Mit einer Fläche von 603'700 Quadratkilometern ist die Ukraine der grösste Staat, dessen Grenzen vollständig in Europa liegen, nach Russland das zweitgrösste Staatsgebiet auf dem Kontinent.
jorono
Für einen EU-Beitritt der Ukraine dürfen die geltenden Kriterien nicht aufgeweicht oder umgangen werden. Das heben die Europaabgeordneten Maria Noichl und Christine Singer hervor. «Die Ukraine muss denselben Beitrittsbedingungen unterliegen wie alle anderen Länder», sagt Singer im Doppelinterview.

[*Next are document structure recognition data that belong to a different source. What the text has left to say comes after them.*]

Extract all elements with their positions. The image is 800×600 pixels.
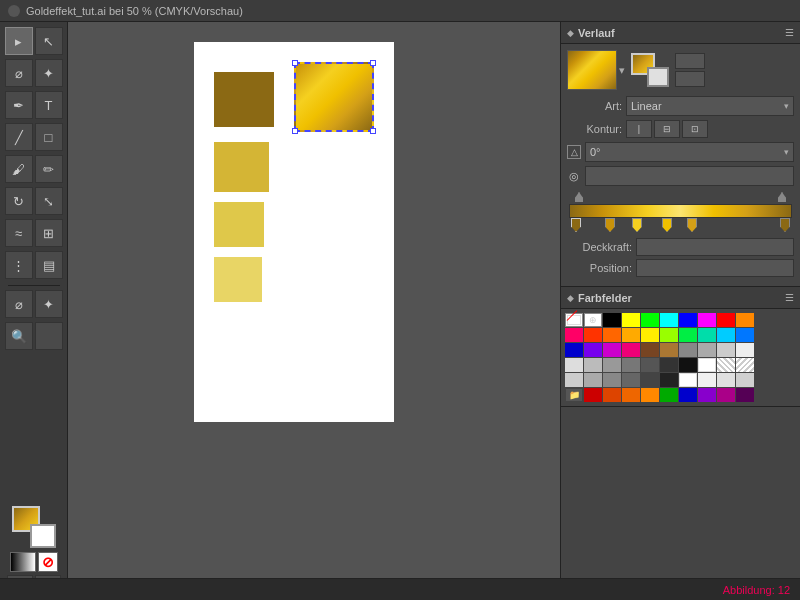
swatch-r4-8[interactable]: [698, 358, 716, 372]
red-swatch[interactable]: [717, 313, 735, 327]
rotate-tool[interactable]: ↻: [5, 187, 33, 215]
swatch-r4-4[interactable]: [622, 358, 640, 372]
swatch-r2-1[interactable]: [565, 328, 583, 342]
kontur-btn-3[interactable]: ⊡: [682, 120, 708, 138]
verlauf-color-swap[interactable]: [631, 53, 669, 87]
verlauf-option-2[interactable]: [675, 71, 705, 87]
swatch-r5-2[interactable]: [584, 373, 602, 387]
verlauf-gradient-preview[interactable]: [567, 50, 617, 90]
direct-select-tool[interactable]: ↖: [35, 27, 63, 55]
type-tool[interactable]: T: [35, 91, 63, 119]
swatch-r3-10[interactable]: [736, 343, 754, 357]
swatch-r3-2[interactable]: [584, 343, 602, 357]
close-button[interactable]: [8, 5, 20, 17]
color-stop-6[interactable]: [780, 218, 790, 232]
select-tool[interactable]: ▸: [5, 27, 33, 55]
swatch-r3-4[interactable]: [622, 343, 640, 357]
swatch-r2-9[interactable]: [717, 328, 735, 342]
verlauf-menu-icon[interactable]: ☰: [785, 27, 794, 38]
swatch-r3-6[interactable]: [660, 343, 678, 357]
position-select[interactable]: [636, 259, 794, 277]
swatch-grad-6[interactable]: [679, 388, 697, 402]
verlauf-dropdown-arrow[interactable]: ▾: [619, 64, 625, 77]
verlauf-option-1[interactable]: [675, 53, 705, 69]
gradient-selector[interactable]: [10, 552, 36, 572]
magic-wand-tool[interactable]: ✦: [35, 59, 63, 87]
swatch-r3-5[interactable]: [641, 343, 659, 357]
swatch-r4-5[interactable]: [641, 358, 659, 372]
farbfelder-header[interactable]: ◆ Farbfelder ☰: [561, 287, 800, 309]
color-stop-1[interactable]: [571, 218, 581, 232]
swatch-r4-1[interactable]: [565, 358, 583, 372]
warp-tool[interactable]: ≈: [5, 219, 33, 247]
green-swatch[interactable]: [641, 313, 659, 327]
swatch-r5-7[interactable]: [679, 373, 697, 387]
gold-square-light[interactable]: [214, 202, 264, 247]
swatch-r4-7[interactable]: [679, 358, 697, 372]
swatch-r4-2[interactable]: [584, 358, 602, 372]
shape-tool[interactable]: □: [35, 123, 63, 151]
swatch-grad-7[interactable]: [698, 388, 716, 402]
orange-swatch[interactable]: [736, 313, 754, 327]
none-selector[interactable]: ⊘: [38, 552, 58, 572]
farbfelder-menu-icon[interactable]: ☰: [785, 292, 794, 303]
blend-tool[interactable]: ⌀: [5, 290, 33, 318]
free-transform-tool[interactable]: ⊞: [35, 219, 63, 247]
paintbrush-tool[interactable]: 🖌: [5, 155, 33, 183]
swatch-r5-5[interactable]: [641, 373, 659, 387]
color-stop-5[interactable]: [687, 218, 697, 232]
swatch-grad-1[interactable]: [584, 388, 602, 402]
background-color[interactable]: [30, 524, 56, 548]
kontur-btn-1[interactable]: |: [626, 120, 652, 138]
none-swatch[interactable]: [565, 313, 583, 327]
swatch-r5-3[interactable]: [603, 373, 621, 387]
swatch-r3-9[interactable]: [717, 343, 735, 357]
blue-swatch[interactable]: [679, 313, 697, 327]
art-select[interactable]: Linear ▾: [626, 96, 794, 116]
column-graph-tool[interactable]: ▤: [35, 251, 63, 279]
registration-swatch[interactable]: ⊕: [584, 313, 602, 327]
to-select[interactable]: [585, 166, 794, 186]
swatch-r5-8[interactable]: [698, 373, 716, 387]
symbol-tool[interactable]: ⋮: [5, 251, 33, 279]
swatch-r3-3[interactable]: [603, 343, 621, 357]
swatch-grad-5[interactable]: [660, 388, 678, 402]
color-stop-2[interactable]: [605, 218, 615, 232]
cyan-swatch[interactable]: [660, 313, 678, 327]
swatch-grad-4[interactable]: [641, 388, 659, 402]
yellow-swatch[interactable]: [622, 313, 640, 327]
eyedropper-tool[interactable]: ✦: [35, 290, 63, 318]
gold-square-dark[interactable]: [214, 72, 274, 127]
swatch-r3-7[interactable]: [679, 343, 697, 357]
lasso-tool[interactable]: ⌀: [5, 59, 33, 87]
magenta-swatch[interactable]: [698, 313, 716, 327]
swatch-r5-6[interactable]: [660, 373, 678, 387]
swatch-r4-6[interactable]: [660, 358, 678, 372]
swatch-grad-9[interactable]: [736, 388, 754, 402]
kontur-btn-2[interactable]: ⊟: [654, 120, 680, 138]
swatch-r2-2[interactable]: [584, 328, 602, 342]
hand-tool[interactable]: [35, 322, 63, 350]
swatch-r2-8[interactable]: [698, 328, 716, 342]
swatch-r2-4[interactable]: [622, 328, 640, 342]
farbfelder-folder-icon[interactable]: 📁: [565, 388, 583, 402]
swatch-r2-6[interactable]: [660, 328, 678, 342]
deckkraft-select[interactable]: [636, 238, 794, 256]
swatch-r5-1[interactable]: [565, 373, 583, 387]
gold-square-gradient-selected[interactable]: [294, 62, 374, 132]
swatch-grad-8[interactable]: [717, 388, 735, 402]
black-swatch[interactable]: [603, 313, 621, 327]
scale-tool[interactable]: ⤡: [35, 187, 63, 215]
opacity-stop-2[interactable]: [778, 192, 786, 202]
opacity-stop-1[interactable]: [575, 192, 583, 202]
verlauf-panel-header[interactable]: ◆ Verlauf ☰: [561, 22, 800, 44]
color-stop-3[interactable]: [632, 218, 642, 232]
swatch-grad-2[interactable]: [603, 388, 621, 402]
swatch-r2-7[interactable]: [679, 328, 697, 342]
zoom-tool[interactable]: 🔍: [5, 322, 33, 350]
swatch-r2-5[interactable]: [641, 328, 659, 342]
swatch-r4-3[interactable]: [603, 358, 621, 372]
color-stop-4[interactable]: [662, 218, 672, 232]
gradient-bar[interactable]: [569, 204, 792, 218]
pen-tool[interactable]: ✒: [5, 91, 33, 119]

Nach ihrer Einschätzung stehen Landwirte dem Thema negativ gegenüber, weil in der Ukraine mit anderen Standards produziert werde. Das führe zu Marktverwerfungen. Unstrittig ist für die Abgeordnete der Freien Wähler, dass die Ukraine im Krieg gegen Russland unterstützt werden muss. Diese Angelegenheit müsse jedoch von der Frage eines Beitritts getrennt werden.
Kritik an den GAP-Vorschlägen
Das sieht auch Noichl so. «Krieg allein ist kein Weg in die EU», so die SPD-Politikerin. Für den Beitritt gälten Kriterien, etwa für die Korruptionsbekämpfung oder die Regierungsführung nach dem Ende des Konflikts. Kritik übt Noichl in diesem Zusammenhang an Ursula von der Leyen. Wenn die Kommissionspräsidentin einen Beitritt innerhalb von zwei Jahren verspreche, mache sie sich «schuldig». Es werde ein deutlich längerer Prozess. Noichl zeigt sich indes überzeugt, dass die EU es sich nicht leisten kann, die Aufnahme der Ukraine allein aus ernährungspolitischer Sicht infrage zu stellen.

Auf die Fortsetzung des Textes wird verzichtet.